Berkel Berkel, I came to to trying to satisfy a craving for Korean but now just feel sick and jilted instead. A couple days helping a friend move house, sleep deprivation, and six hours of work in a freezing room called for spicy, bubbling, theraputic kimchi stew.

But my stomach ache’s gotten progressively worse since I starting typing this post.

Anyway, we went into the empty restaurant and I wanted to, should have, ordered one of my favorites – bibimbap or dukboki – but the cold weather tricked me into thinking I would feel complete with a bowl of boiling chili soup inside my belly. False.

what i <i>should</i> have gotten. bibimbap (6)

what i should have gotten. tofu bibimbap (6)

 C’s bibimbap looked cute and meticulously prepared and scruptuous, as usual. I’m always into the variety, so with the five different veggie toppings and fried egg on top of a bed of rice, in addition to 3 dishes of banchan (sweet soybeans, marinated cucumbers, and kimchi), this totally delivered on the nutrition and taste/texture front. Also, I love bibimbap as a vehicle for the awesome gochujang sauce, which I don’t think they serve on anything else.

kimchi stew (6) with rice and banchan behind

kimchi stew (6) with rice and banchan behind

I can’t really blame Korean food for being too spicy or hot (temp) to enjoy but that’s why I didn’t. This was my first kimchi stew so I didn’t know what to expect, but there was no depth of flavor at all, compared to other Korean stews I’ve had. Halfway through, I knew it was missing something and stupidly decided it was salt so I used some soy sauce which did NOT improve things. Eating any more felt like a chore. Excluding the enoki mushrooms on top, eighty percent of the stew composed of simple, boring cabbage kimchi and twenty percent of tofu. Tofu at a slow restaurant is iffy but thankfully, theirs was very fresh. But substituting it for pork must have really hurt the dish’s flavor profile, and Korean food always tends to be too salty for me, with all the marinated/pickled sides.
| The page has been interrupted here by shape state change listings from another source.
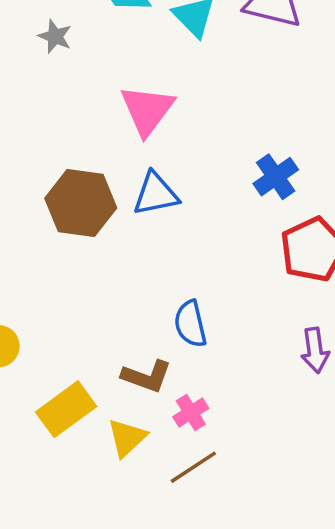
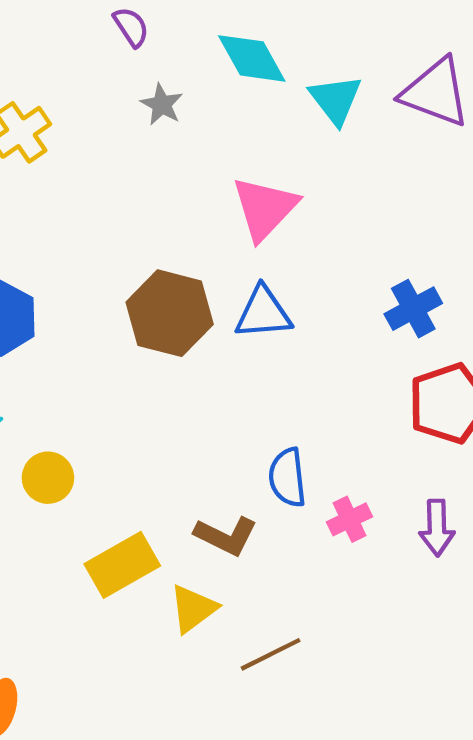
pink cross: (191, 413) -> (350, 519), moved

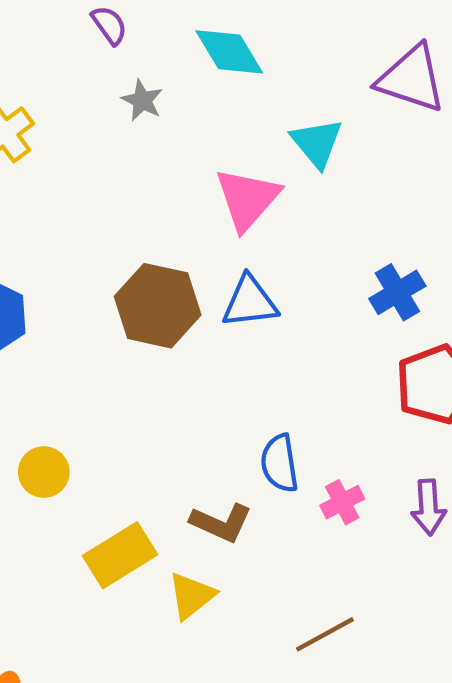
cyan triangle: (336, 100) -> (317, 143), moved
brown line: (271, 654) -> (325, 634), moved

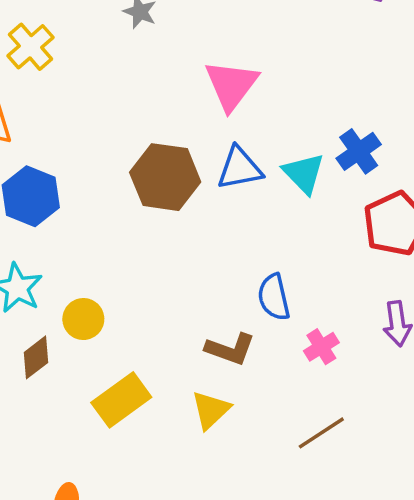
cyan triangle: (317, 143) -> (304, 173), moved
pink cross: (342, 502) -> (321, 347), moved
yellow rectangle: (120, 555) -> (121, 400), moved

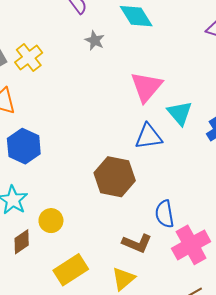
cyan triangle: (304, 173) -> (180, 113), moved
brown hexagon: (165, 177) -> (115, 177), moved
pink cross: (321, 347) -> (191, 245), size x1.8

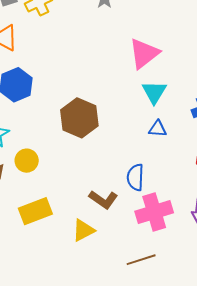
cyan triangle: (180, 113) -> (154, 92), moved
blue triangle: (149, 136) -> (158, 129), moved, size x0.7
brown hexagon: (115, 177) -> (79, 118), moved

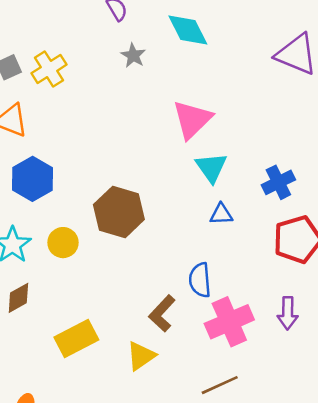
yellow circle: (27, 161) -> (63, 243), moved
brown L-shape: (103, 200) -> (162, 313), turned 104

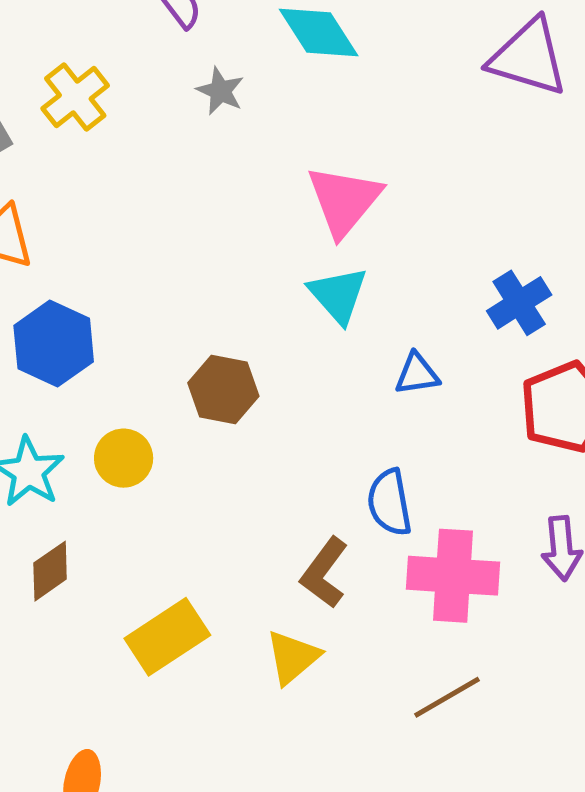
yellow cross: (49, 69) -> (75, 97), moved
cyan triangle: (211, 167) -> (338, 295), moved
brown hexagon: (119, 212) -> (223, 390), size x0.7
pink cross: (229, 322) -> (453, 576), turned 33

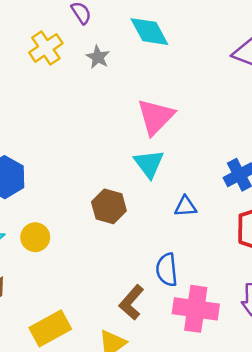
yellow cross: (75, 97) -> (46, 48), moved
brown hexagon: (223, 390) -> (109, 206), moved

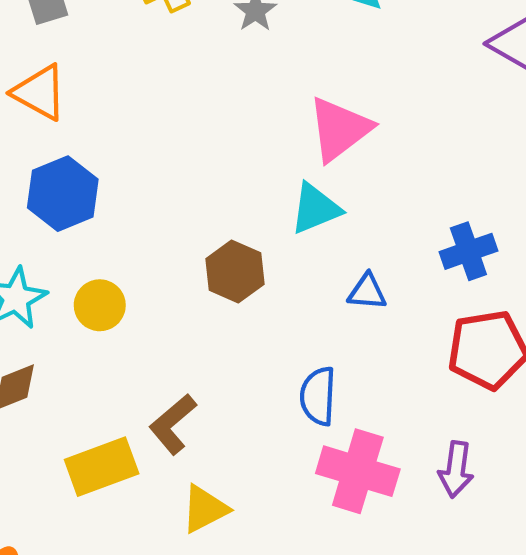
cyan triangle: (149, 164) -> (315, 209), turned 36
brown L-shape: (131, 302) -> (173, 424), moved

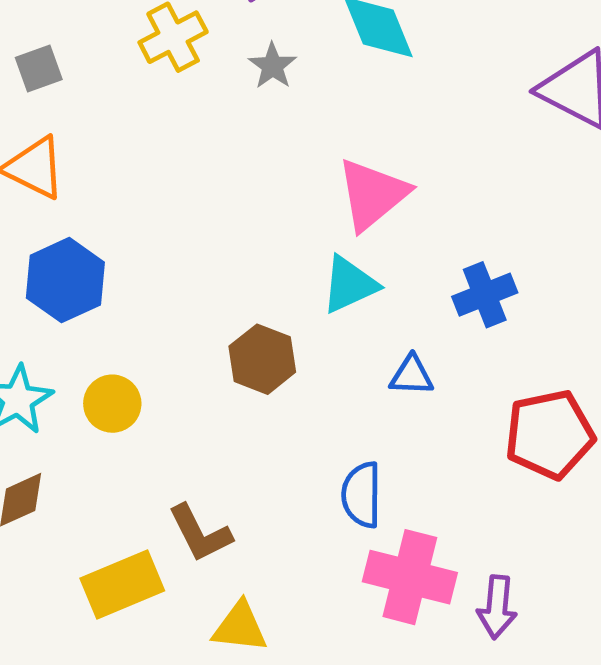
blue cross: (468, 251) -> (485, 295), moved
brown L-shape: (173, 424) -> (200, 533), turned -74
purple arrow: (456, 469) -> (497, 607), moved
yellow triangle: (205, 509) -> (240, 627), turned 36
As usual, it’ll be another few months before this Korean/kimchi craving strikes again and I’ll probably come back for dukboki.

So despite feeling really full – you know that feeling when you’ve eaten a pound of lettuce and you’re too uncomfortable to move, but you also need sustenance? – I ate a graduation cupcake that I found waiting for me at home. And some caramel corn. And I’m going to lie on my bed until I stop feeling like a washed-up whale.